BEGIN_SHADER_PARAMS / END_SHADER_PARAMS

These macros define the section in which your material parameters are defined. Briefly, the material parameters are the variables that your shader can read out of a .vmt file.

SHADER_PARAM( [param name], [param type], [default value], [help string] )

Each of these defines a parameter in your shader, and the parameter values are specified inside .VMT files. Any code you write in your shader can refer to the values of these parameters (as specified in the .VMT file) by referring to params[param name] (which will be of type IMaterialVar).

There are a number of default shader parameters that are automatically present in any shader. See Default Shader Parameters for a list of these.

For example, you could have a SHADER_PARAM like this:

SHADER_PARAM( LIGHT_COLOR, SHADER_PARAM_TYPE_VEC3, "1 0 0", "This is the directional light color." )

and a .VMT material file like this:

"(your shader name here - whatever was in BEGIN_VS_SHADER)"
{
	"$light_color" "0 0 1"
}

and then you could write params[LIGHT_COLOR]->GetVecValue() anywhere in your shader code to use the color.

See src\public\materialsystem\IMaterialVar.h for the IMaterialVar interface, and see src\public\materialsystem\IMaterialSystem.h - ShaderParamType_t - for a list of the parameter types that are supported.

SHADER_INIT_PARAMS

The code inside this block is called right after the values for the parameters are loaded from the .vmt file.
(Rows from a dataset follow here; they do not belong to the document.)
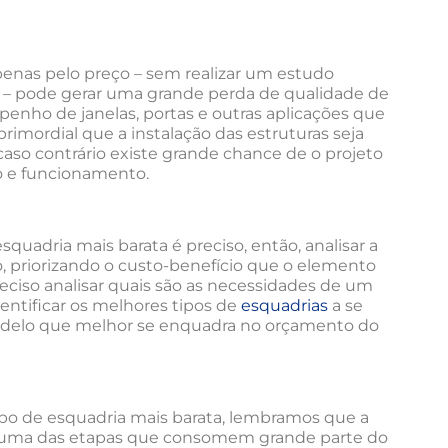
penas pelo preço – sem realizar um estudo
– pode gerar uma grande perda de qualidade de
nho de janelas, portas e outras aplicações que
primordial que a instalação das estruturas seja
caso contrário existe grande chance de o projeto
ão e funcionamento.
quadria mais barata é preciso, então, analisar a
 priorizando o custo-benefício que o elemento
eciso analisar quais são as necessidades de um
dentificar os melhores tipos de
esquadrias
a se
o modelo que melhor se enquadra no orçamento do
 tipo de esquadria mais barata, lembramos que a
é uma das etapas que consomem grande parte do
It gives the shader a chance to validate and clamp the incoming parameters, and to set default values for them if needed.

SHADER_FALLBACK

The code inside this block detects what DirectX version the user is running (using g_pHardwareConfig, and based on the DirectX version and what material parameters are specified, the shader can decide to use another shader to render the current material.

This is useful if you have a high-end shader that makes use of the very latest HLSL version. If a user with an older DirectX 7 compatible machine were to try to run your shader, it wouldn't work because their machine couldn't support it. In that case, you would return the name of a "lesser" shader that will run on the person's machine.
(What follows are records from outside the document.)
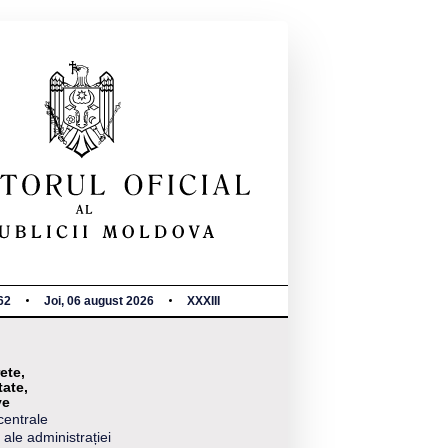
62
Joi, 06 august 2026
XXXIII
ete,
tate,
ve
centrale
 ale administrației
Note: Sometimes, a material may go through a chain of SHADER_FALLBACKuntil it finds one that will support it. If all the versions of LightmappedGeneric were compiled into one shader DLL, and a user with a DirectX 6 video card were to use a LightmappedGeneric shader, it would call them in this sequence:

LightmappedGeneric -> LightmappedGeneric_DX8 -> LightmappedGeneric_DX6

SHADER_INIT

The code in this block loads the shader's textures, bumpmaps, and cubemaps, and initializes its shader flags. Briefly, textures can be loaded with LoadTexture, bumpmaps with LoadBumpMap, and cubemaps with LoadCubeMap.

SHADER_DRAW

The code inside the SHADER_DRAW block contains all the state settings.
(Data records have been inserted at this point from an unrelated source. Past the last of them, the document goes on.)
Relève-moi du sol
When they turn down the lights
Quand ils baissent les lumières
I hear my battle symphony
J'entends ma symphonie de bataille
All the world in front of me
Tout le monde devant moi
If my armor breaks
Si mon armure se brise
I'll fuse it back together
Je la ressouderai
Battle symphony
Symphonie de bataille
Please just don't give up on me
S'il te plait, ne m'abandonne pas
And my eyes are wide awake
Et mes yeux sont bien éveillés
SHADOW_STATE and DYNAMIC_STATE

These macros always are specified one after the other, and they both are responsible for configuring all the rendering parameters for your shader. See Shadow And Dynamic State for more information.

Shadow And Dynamic State

The meat and potatoes of a shader is inside SHADOW_STATE and DYNAMIC_STATE blocks. Both blocks are responsible for specifying all the rendering parameters necessary to render the shader. The difference between the two is that shadow state is only called once per material, so it can not change dynamically. Dynamic state is called every time something with a specific material is rendered, so it can change its parameters over time. The material system makes a distinction between the two for optimization purposes.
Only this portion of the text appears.